Otherwise, congrats (and you've been blocked for sometime, I checked my .htaccess and robots.txt, but with no date don't know how long). No offense intended! Just don't know who you are or what you are doing, and never saw a referral before blocking.

But from a tech and personal expense kind of thing, I am a bit impressed, though I wonder how many of those billion pages are wikipedia as that was just about all I saw for any given search.

cpollett

3:26 pm on Oct 22, 2015 (gmt 0)

10+ Year Member

Yeah I am being imprecise, I was counting 2x4TB in a single enclosure RAID0 connected via usb2 as a single 8tb drive. I do intend to back up my web crawls as I get money for more equipment and prices come done. When Samsung's 16TB SSD become cheap, I think we will truly be in an age where this is practical. I think Google actually keeps its indexes in RAM. I seem to remember blekko (now part of IBM) getting venture funding to get 100TB of SSD, that would allow for billion page indexes+crawls completely in SSD with redundancy.
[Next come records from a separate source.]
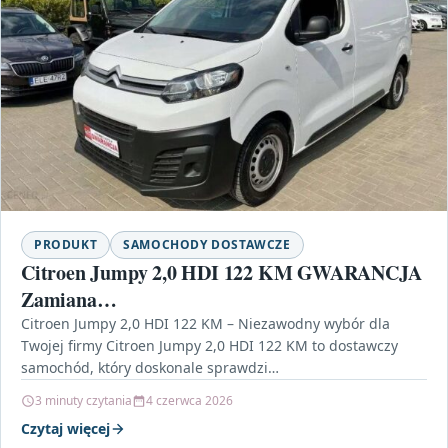
PRODUKT
SAMOCHODY DOSTAWCZE
Citroen Jumpy 2,0 HDI 122 KM GWARANCJA
Zamiana…
Citroen Jumpy 2,0 HDI 122 KM – Niezawodny wybór dla
Twojej firmy Citroen Jumpy 2,0 HDI 122 KM to dostawczy
samochód, który doskonale sprawdzi…
3 minuty czytania
4 czerwca 2026
Czytaj więcej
The purpose of my crawling is to make a usable search engine. 1 billion pages I think would be sufficient for starters (much smaller than google), it is roughly the sizes that commercial systems had in 2004, but this is a personal system in 2015. I think you would agree, I haven't achieved my goal yet. I am using it as my default search engine though before trying searches on other engines -- this let's me see how it's failing (or sometimes not) so that I can improve it in the next iteration.

Having more hardware means you can do more preprocessing passes over the index before presenting it to the world. My index is being presented after just 1 pass which partially explains the skews in results you are noticing.

Also unlike Google, et al I don't have the infrastructure to handle auto-complete server-side so the auto-complete is being done client-side , so is based off local storage tricks and a single trie.